◆ Your assignment: All that is wanted is the exact lines from the first line of the data below through the line with "Je pa to SP", both ends included, with pictures omitted.

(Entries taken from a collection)
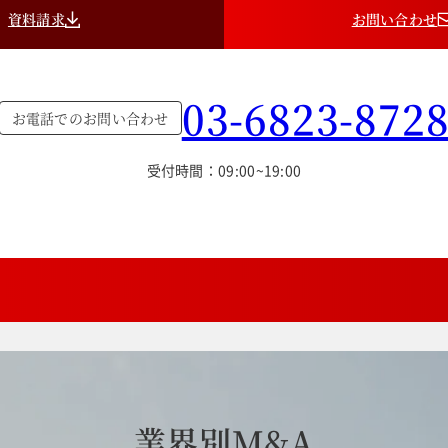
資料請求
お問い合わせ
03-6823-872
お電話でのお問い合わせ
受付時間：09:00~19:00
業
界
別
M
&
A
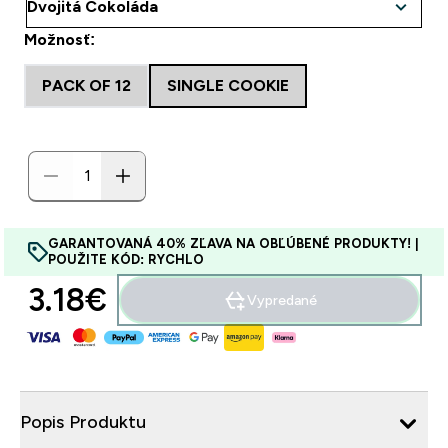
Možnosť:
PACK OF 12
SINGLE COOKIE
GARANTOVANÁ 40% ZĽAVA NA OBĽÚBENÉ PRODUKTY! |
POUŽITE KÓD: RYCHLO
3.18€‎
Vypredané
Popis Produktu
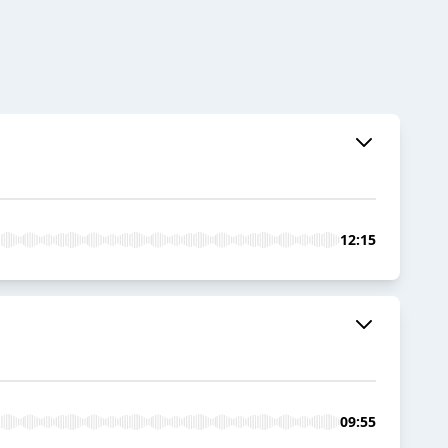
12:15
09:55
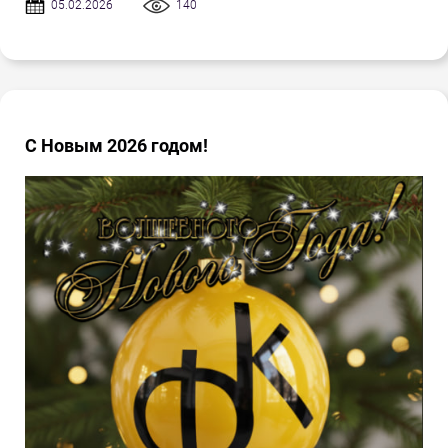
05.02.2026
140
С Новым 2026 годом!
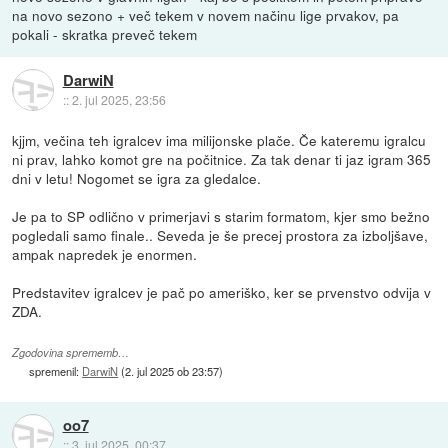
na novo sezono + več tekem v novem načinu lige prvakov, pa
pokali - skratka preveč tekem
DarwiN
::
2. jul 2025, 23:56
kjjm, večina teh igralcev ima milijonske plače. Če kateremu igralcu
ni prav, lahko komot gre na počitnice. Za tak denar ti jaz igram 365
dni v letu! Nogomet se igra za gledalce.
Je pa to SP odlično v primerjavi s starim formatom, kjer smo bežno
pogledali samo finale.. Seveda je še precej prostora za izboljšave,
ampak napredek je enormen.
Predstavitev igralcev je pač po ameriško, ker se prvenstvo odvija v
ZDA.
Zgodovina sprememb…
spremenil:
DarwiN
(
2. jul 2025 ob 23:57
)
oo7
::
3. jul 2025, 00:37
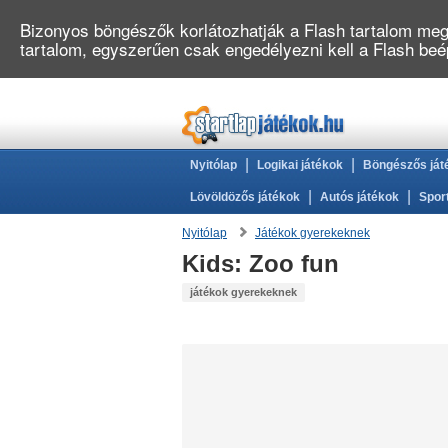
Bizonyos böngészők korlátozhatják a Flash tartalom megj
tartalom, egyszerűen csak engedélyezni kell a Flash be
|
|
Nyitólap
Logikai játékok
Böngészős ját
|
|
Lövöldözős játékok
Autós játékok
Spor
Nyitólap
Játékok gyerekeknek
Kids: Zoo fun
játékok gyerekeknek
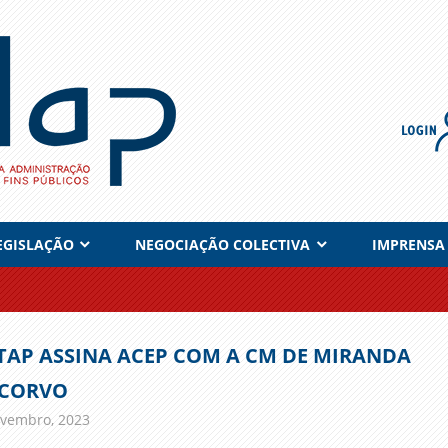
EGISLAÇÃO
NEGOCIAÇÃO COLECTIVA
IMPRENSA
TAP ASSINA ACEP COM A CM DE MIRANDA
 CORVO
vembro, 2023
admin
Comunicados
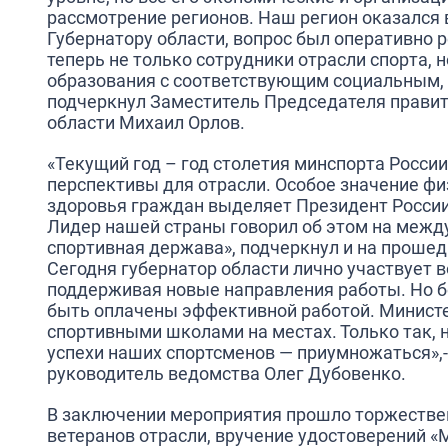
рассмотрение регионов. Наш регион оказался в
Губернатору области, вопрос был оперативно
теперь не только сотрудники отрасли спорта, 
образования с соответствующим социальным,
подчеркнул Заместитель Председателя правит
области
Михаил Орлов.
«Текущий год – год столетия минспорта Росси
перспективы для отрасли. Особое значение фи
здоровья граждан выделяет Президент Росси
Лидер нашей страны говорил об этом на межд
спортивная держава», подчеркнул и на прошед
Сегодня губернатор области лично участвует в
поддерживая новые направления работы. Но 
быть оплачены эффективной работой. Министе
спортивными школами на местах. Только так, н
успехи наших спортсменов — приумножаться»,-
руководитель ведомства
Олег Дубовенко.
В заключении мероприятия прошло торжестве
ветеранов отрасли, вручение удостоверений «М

◆ Task response:
資料請求
お問い合わせ
03-6823-872
お電話でのお問い合わせ
受付時間：09:00~19:00
業
界
別
M
&
A
Možnosť:
PACK OF 12
SINGLE COOKIE
GARANTOVANÁ 40% ZĽAVA NA OBĽÚBENÉ PRODUKTY! |
POUŽITE KÓD: RYCHLO
3.18€‎
Vypredané
Popis Produktu
12:15
09:55
05.02.2026
140
С Новым 2026 годом!
na novo sezono + več tekem v novem načinu lige prvakov, pa
pokali - skratka preveč tekem
DarwiN
::
2. jul 2025, 23:56
kjjm, večina teh igralcev ima milijonske plače. Če kateremu igralcu
ni prav, lahko komot gre na počitnice. Za tak denar ti jaz igram 365
dni v letu! Nogomet se igra za gledalce.
Je pa to SP odlično v primerjavi s starim formatom, kjer smo bežno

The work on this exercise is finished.